El problema como construcción moral



No se deben confundir la ética y la moral.

El término ética se deriva de la palabra griega ethos, que quiere decir lugar habitado por hombres y animales. La acepción más conocida y difundida del vocablo ethos se presenta a partir de Aristóteles, ligado a un conocimiento llamado precisamente ética.

La primera busca fundamentar la manera de vivir por el pensamiento humano y la segunda se guía por la obediencia a las normas, las costumbres y preceptos o mandamientos culturales, jerárquicos o religiosos.

Filosóficamente la primera no limita a la otra puesto que busca más bien la mejor forma de vivir. Tampoco han de confundirse con la ley, aunque se complementan.

A diferencia de la ley, ninguna persona puede ser obligada a cumplir las normas éticas, ni sufrir ningún castigo, sanción o penalización por la desobediencia de estas, pero al mismo tiempo la ley puede hacer caso omiso a las cuestiones de la ética.

Ahora bien, la moral puede formar parte del actuar del ser humano  y solo desde el conocimiento de valores éticos y morales, el individuo puede considerar cuáles son sus prioridades al momento de tomar decisiones trascendentes, actuando de acuerdo a su realidad y contexto social.

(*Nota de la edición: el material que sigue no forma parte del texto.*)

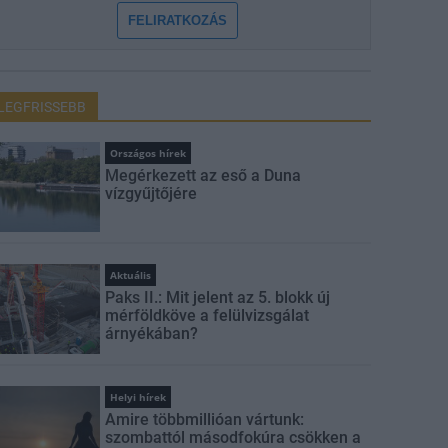
FELIRATKOZÁS
LEGFRISSEBB
Országos hírek
Megérkezett az eső a Duna
vízgyűjtőjére
Aktuális
Paks II.: Mit jelent az 5. blokk új
mérföldköve a felülvizsgálat
árnyékában?
Helyi hírek
Amire többmillióan vártunk:
szombattól másodfokúra csökken a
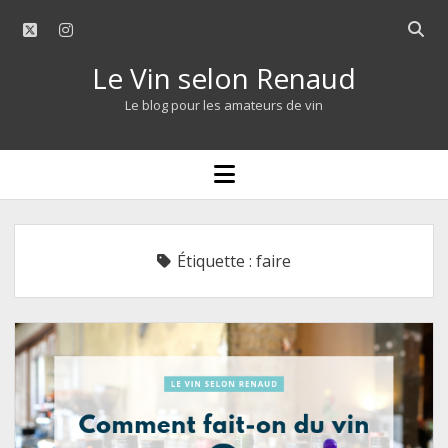
twitter
instagram
Open
searc
Le Vin selon Renaud
bar
Le blog pour les amateurs de vin
open
menu
Étiquette :
faire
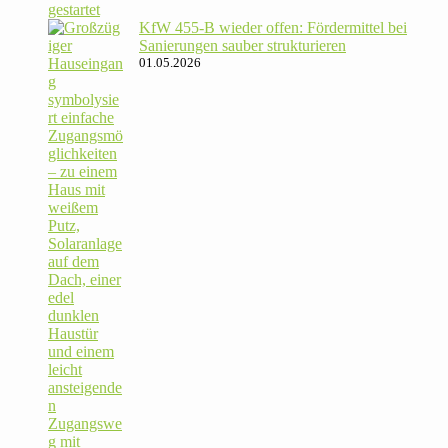
KfW 455‑B wieder offen: För­der­mittel bei
Sanie­rungen sauber strukturieren
01.05.2026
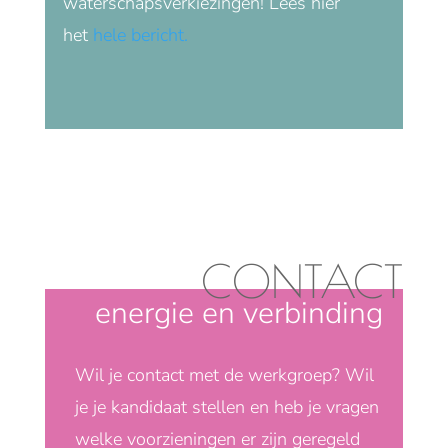
waterschapsverkiezingen! Lees hier
het
hele bericht.
CONTACT
energie en verbinding
Wil je contact met de werkgroep? Wil
je je kandidaat stellen en heb je vragen
welke voorzieningen er zijn geregeld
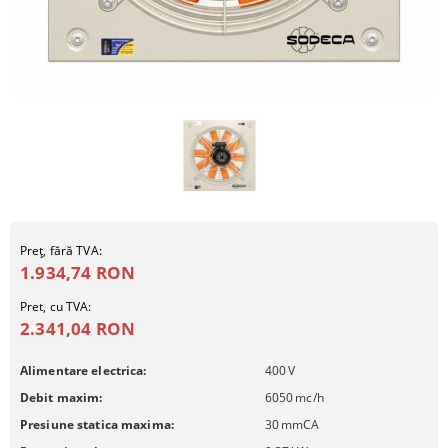
Preţ, fără TVA:
1.934,74 RON
Pret, cu TVA:
2.341,04 RON
Alimentare electrica:
400
V
Debit maxim:
6050
mc/h
Presiune statica maxima:
30
mmCA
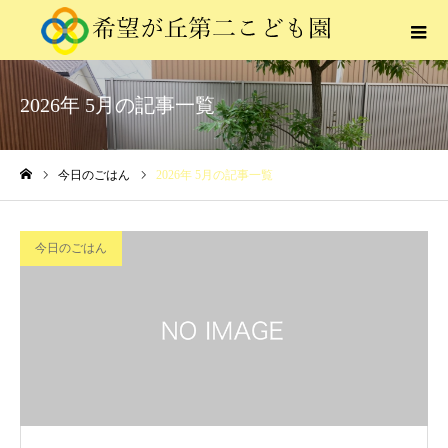
2026年 5月の記事一覧
今日のごはん
2026年 5月の記事一覧
ホーム
今日のごはん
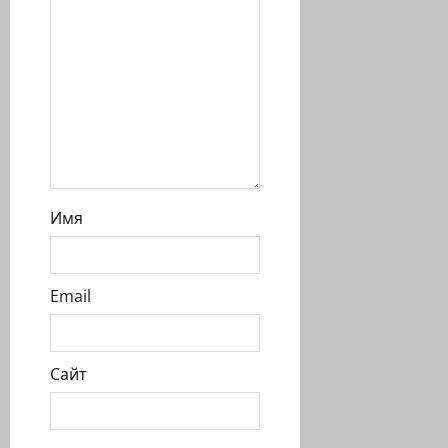
и
Имя
Email
Сайт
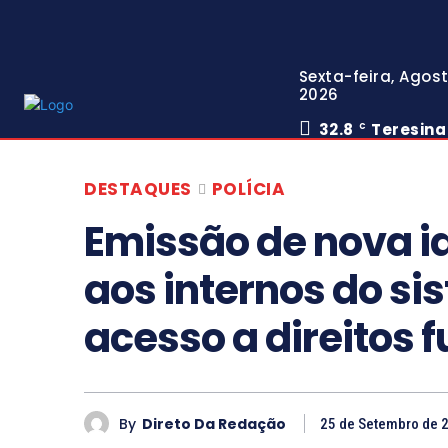
Sexta-feira, Agost
2026
32.8
Teresina
C
DESTAQUES
POLÍCIA
Emissão de nova i
aos internos do si
acesso a direitos
By
Direto Da Redação
25 de Setembro de 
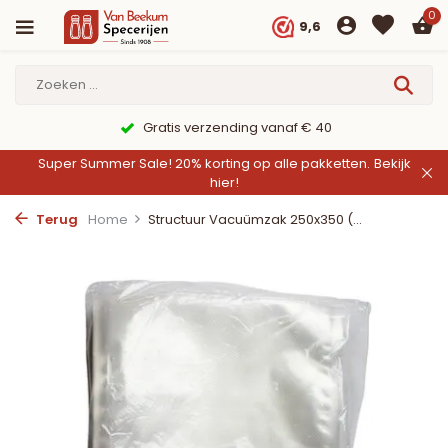
0
9,6
Gratis verzending vanaf € 40
Super Summer Sale! 20% korting op alle pakketten.
Bekijk
hier!
Terug
Home
Structuur Vacuümzak 250x350 (...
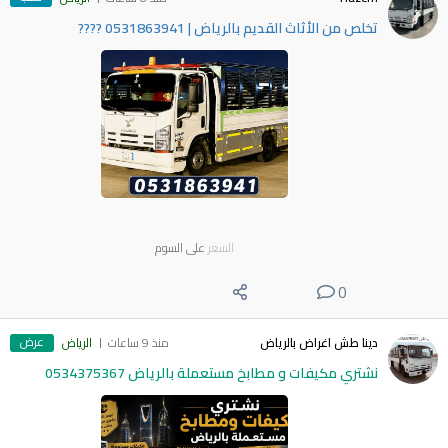
​تخلص من الأثاث القديم بالرياض | 0531863941 ????
السعر
على السوم
0
عرض
دينا طش اغراض بالرياض
منذ 9 ساعات
الرياض
نشتري مكيفات و مطابخ مستعملة بالرياض 0534375367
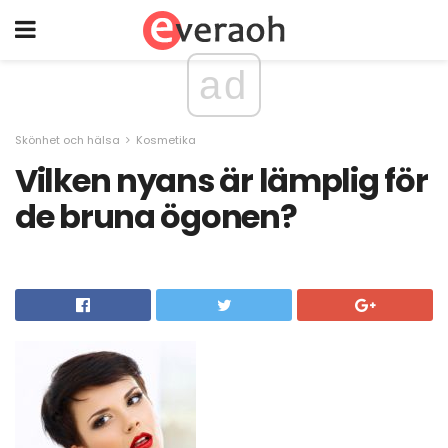
ad
Skönhet och hälsa
Kosmetika
Vilken nyans är lämplig för
de bruna ögonen?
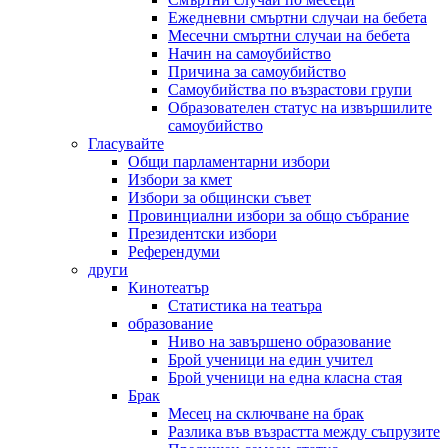
Ежедневни смъртни случаи на бебета
Месечни смъртни случаи на бебета
Начин на самоубийство
Причина за самоубийство
Самоубийства по възрастови групи
Образователен статус на извършилите
самоубийство
Гласувайте
Общи парламентарни избори
Избори за кмет
Избори за общински съвет
Провинциални избори за общо събрание
Президентски избори
Референдуми
други
Кинотеатър
Статистика на театъра
образование
Ниво на завършено образование
Брой ученици на един учител
Брой ученици на една класна стая
Брак
Месец на сключване на брак
Разлика във възрастта между съпрузите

Los niños cuando nacen tienen un libro en blanco y sus líneas serán escritas de acuerdo a lo que viva durante su existencia y la influencia de sus amigos y familiares en la construcción de su personalidad.
Nuestra vida es el resultado de lo que hacemos, de nuestros actos, ellos definen lo que vamos siendo y hacia dónde vamos.

A continuación comparto este video, y aconsejo precaución con las imágenes, ya que algunas son bastante fuertes.




Los valores morales nos permiten apreciar respetar nuestro ambiente. Aspectos negativos como el egoísmo son el resultado de conductas observadas por los conflictos de intereses sociales y políticos, ya que luchan con valores positivos como la justicia, la generosidad, la honradez, la sinceridad, la dignidad y la igualdad.

Emmanuel Kant formuló el concepto de ética o moral autónoma, el cual provenía de la voluntad o del hombre mismo, y por ende, la responsabilidad moral se sitúa en la conciencia del sujeto, quién se da a sí mismo la ley moral que debe cumplir.

Para ello, volvemos al principio, cuándo para ello es preciso saber ¿qué debo hacer y qué no? Para muchos resulta curioso constatar que, en ocasiones, cuando uno quiere, no debes; y al revés. Ante estas contradicciones, lo que se debe hacer es elegir.  Y es allí, donde uno se construye a sí mismo.

¿Cómo actuar? ¿Soy libre o estoy obligado con algunas acciones? ¿Quién pone las reglas de conducta moral? ¿Son las mejores? ¿Se pueden cambiar? El problema del deber ser nos lleva a tomar conciencia de nuestra conducta; y donde se actuaba por actuar, ahora se actúa conscientemente, dirigiendo la acción hacia la propia superación.